Abstract

Atrial fibrillation (AF) may occur in the absence of identifiable causes, co-morbidities or structural cardiac disease (lone AF). Silent AF is common and patients may have a completely asymptomatic arrhythmia or may experience both symptomatic and asymptomatic AF episodes. It has been estimated that among patients with recognized AF, one third has no appreciable symptoms. In contemporary clinical practice, AF remains largely underdiagnosed and 25% of patients with AF-associated cardioembolic stroke have not been previously diagnosed with AF. The strategies for AF screening include opportunistic and systematic screening. Several methods for AF detection are nowadays available: from very simple (pulse palpation) to more advanced technologies proposed for ambulatory external monitoring of variable time duration. In patients previously implanted with cardiac electrical devices with an atrial lead, according to current clinical indications, the ability to continuously detect AF and to monitor its evolution is magnified, and AF burden can be precisely measured and monitored along with time.
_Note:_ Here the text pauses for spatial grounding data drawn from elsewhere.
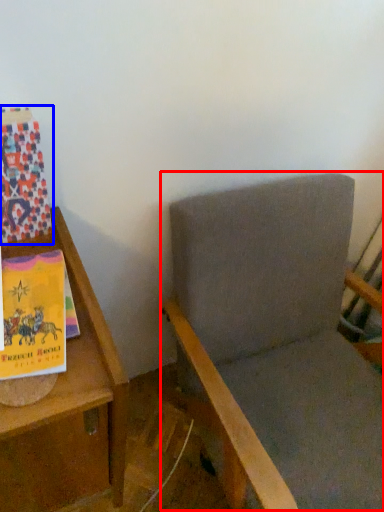 Question: Which point is further to the camera, rocking chair (highlighted by a red box) or paperback book (highlighted by a blue box)?

Choices:
 (A) rocking chair
 (B) paperback book

Answer: (B) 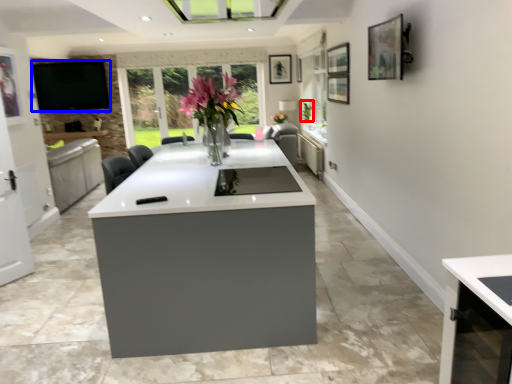 Question: Which point is further to the camera, plant (highlighted by a red box) or window screen (highlighted by a blue box)?

Choices:
 (A) plant
 (B) window screen

Answer: (B) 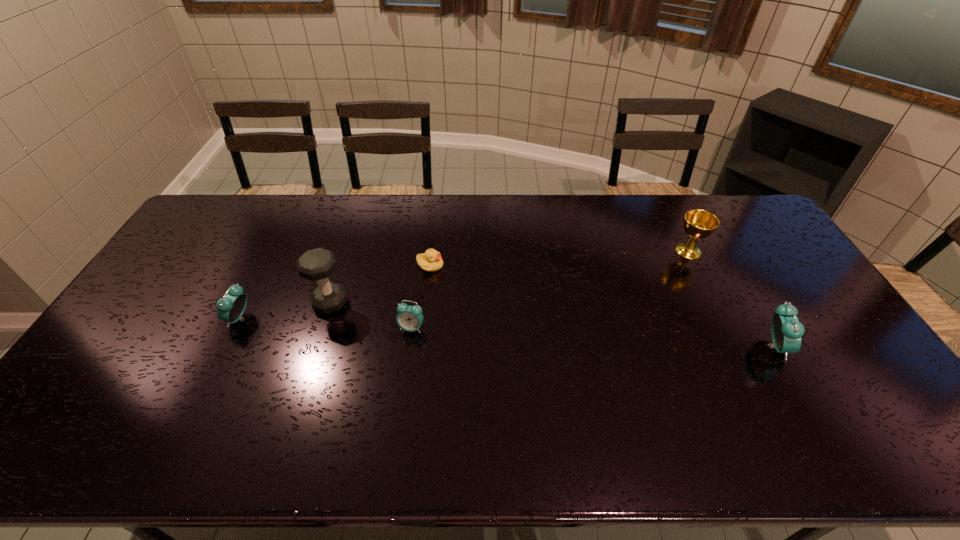 Locate an element on the screen. This screenshot has width=960, height=540. the second shortest alarm clock is located at coordinates point(231,307).

Find the location of a particular element. Image resolution: width=960 pixels, height=540 pixels. the leftmost object is located at coordinates (231, 307).

Find the location of a particular element. This screenshot has height=540, width=960. the fifth tallest object is located at coordinates (409, 318).

Image resolution: width=960 pixels, height=540 pixels. In order to click on the second alarm clock from left to right in this screenshot , I will do `click(409, 318)`.

Locate an element on the screen. Image resolution: width=960 pixels, height=540 pixels. the tallest alarm clock is located at coordinates (787, 331).

Image resolution: width=960 pixels, height=540 pixels. I want to click on the rightmost alarm clock, so click(x=787, y=331).

Locate an element on the screen. This screenshot has width=960, height=540. the fifth object from left to right is located at coordinates (698, 224).

What are the coordinates of `the fifth object from right to left` in the screenshot? It's located at (318, 264).

This screenshot has height=540, width=960. Find the location of `dumbbell`. dumbbell is located at coordinates (318, 264).

In order to click on the shortest object in this screenshot , I will do `click(431, 261)`. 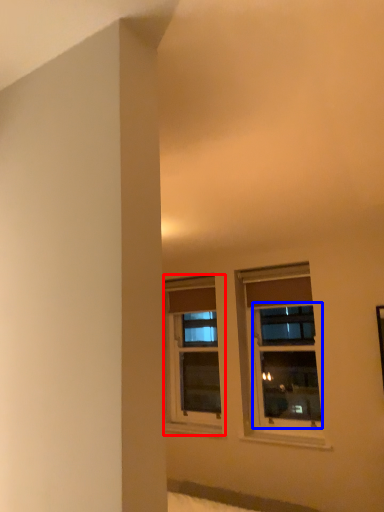 Question: Which point is closer to the camera, window (highlighted by a red box) or window (highlighted by a blue box)?

Choices:
 (A) window
 (B) window

Answer: (B) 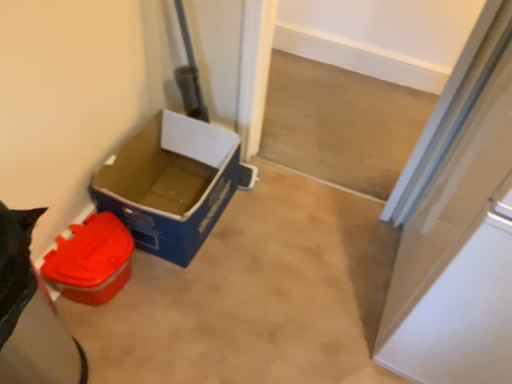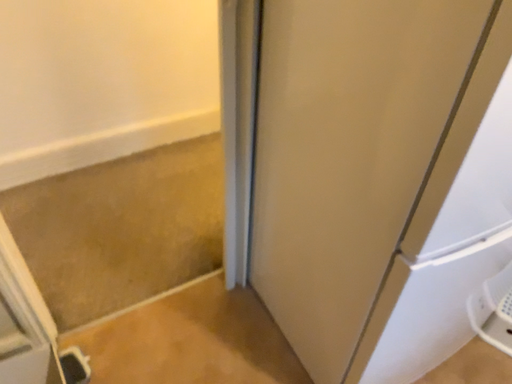 Question: How did the camera likely rotate when shooting the video?

Choices:
 (A) rotated right
 (B) rotated left

Answer: (A) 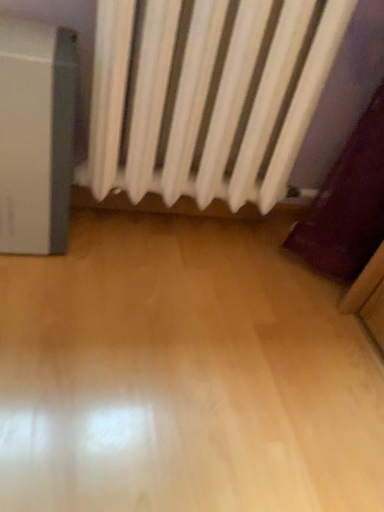 Question: Considering the positions of satin silver air purifier at left and white matte radiator at upper center in the image, is satin silver air purifier at left wider or thinner than white matte radiator at upper center?

Choices:
 (A) thin
 (B) wide

Answer: (B)

Question: Considering the positions of point (39, 98) and point (170, 84), is point (39, 98) closer or farther from the camera than point (170, 84)?

Choices:
 (A) closer
 (B) farther

Answer: (A)

Question: In the image, is satin silver air purifier at left on the left side or the right side of white matte radiator at upper center?

Choices:
 (A) right
 (B) left

Answer: (B)

Question: From a real-world perspective, is white matte radiator at upper center above or below satin silver air purifier at left?

Choices:
 (A) below
 (B) above

Answer: (B)

Question: Is white matte radiator at upper center inside the boundaries of satin silver air purifier at left, or outside?

Choices:
 (A) inside
 (B) outside

Answer: (B)

Question: Would you say white matte radiator at upper center is to the left or to the right of satin silver air purifier at left in the picture?

Choices:
 (A) left
 (B) right

Answer: (B)

Question: In terms of size, does white matte radiator at upper center appear bigger or smaller than satin silver air purifier at left?

Choices:
 (A) small
 (B) big

Answer: (B) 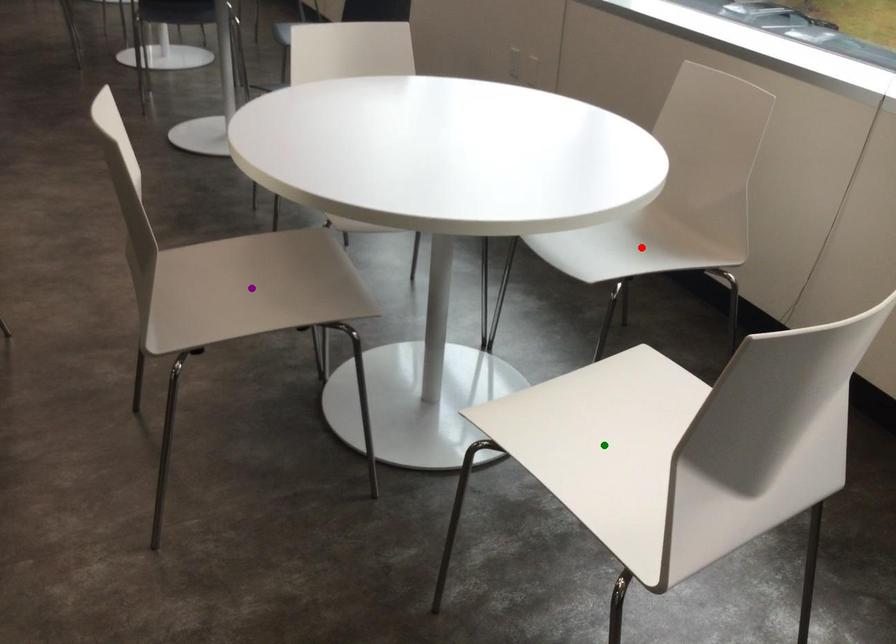 Order these from nearest to farthest:
green point, purple point, red point

green point
purple point
red point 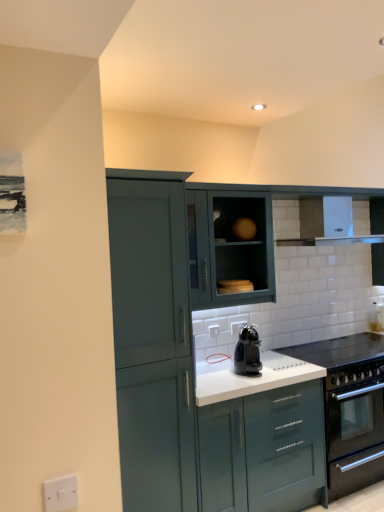 Question: Can you confirm if white plastic electric outlet at lower left is positioned to the left of white glossy countertop at center?

Choices:
 (A) yes
 (B) no

Answer: (A)

Question: Can you confirm if white plastic electric outlet at lower left is positioned to the right of white glossy countertop at center?

Choices:
 (A) no
 (B) yes

Answer: (A)

Question: From the image's perspective, is white plastic electric outlet at lower left located above white glossy countertop at center?

Choices:
 (A) yes
 (B) no

Answer: (A)

Question: Can you confirm if white plastic electric outlet at lower left is thinner than white glossy countertop at center?

Choices:
 (A) yes
 (B) no

Answer: (A)

Question: Is white plastic electric outlet at lower left next to white glossy countertop at center?

Choices:
 (A) yes
 (B) no

Answer: (B)

Question: Choose the correct answer: Is matte teal cabinet at left, arranged as the fourth cabinetry when viewed from the back, inside white glossy countertop at center or outside it?

Choices:
 (A) outside
 (B) inside

Answer: (A)

Question: Considering the positions of matte teal cabinet at left, the first cabinetry from the front, and white glossy countertop at center in the image, is matte teal cabinet at left, the first cabinetry from the front, wider or thinner than white glossy countertop at center?

Choices:
 (A) thin
 (B) wide

Answer: (B)

Question: Considering the positions of point (145, 426) and point (311, 355), is point (145, 426) closer or farther from the camera than point (311, 355)?

Choices:
 (A) farther
 (B) closer

Answer: (B)

Question: In terms of height, does matte teal cabinet at left, arranged as the fourth cabinetry when viewed from the back, look taller or shorter compared to white glossy countertop at center?

Choices:
 (A) short
 (B) tall

Answer: (B)

Question: From the image's perspective, is white glossy countertop at center positioned above or below matte dark green cabinet at upper center, the 3th cabinetry positioned from the front?

Choices:
 (A) above
 (B) below

Answer: (B)

Question: Considering the positions of point (367, 352) and point (213, 230), is point (367, 352) closer or farther from the camera than point (213, 230)?

Choices:
 (A) farther
 (B) closer

Answer: (A)

Question: Is white glossy countertop at center taller or shorter than matte dark green cabinet at upper center, the 2th cabinetry from the back?

Choices:
 (A) short
 (B) tall

Answer: (A)

Question: From a real-world perspective, is white glossy countertop at center physically located above or below matte dark green cabinet at upper center, the 2th cabinetry from the back?

Choices:
 (A) above
 (B) below

Answer: (B)

Question: Considering the positions of matte teal cabinet at center, arranged as the 2th cabinetry when viewed from the front, and black plastic coffee machine at center in the image, is matte teal cabinet at center, arranged as the 2th cabinetry when viewed from the front, bigger or smaller than black plastic coffee machine at center?

Choices:
 (A) small
 (B) big

Answer: (B)

Question: Is matte teal cabinet at center, which is the 3th cabinetry in back-to-front order, in front of or behind black plastic coffee machine at center in the image?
Similar information on AF burden can be also obtained by implantation of subcutaneous cardiac monitors that rely on the analysis of consecutive RR intervals for the diagnosis of AF. The prognosis is generally favorable for patients presenting with lone AF, but adverse outcomes, including stroke and thromboembolic events may occur at long term, in association with aging, or the development of underlying heart disease, or progression from paroxysmal to permanent AF. In this respect, the role of new technologies and diagnostic tools for AF detection and monitoring should be fully defined.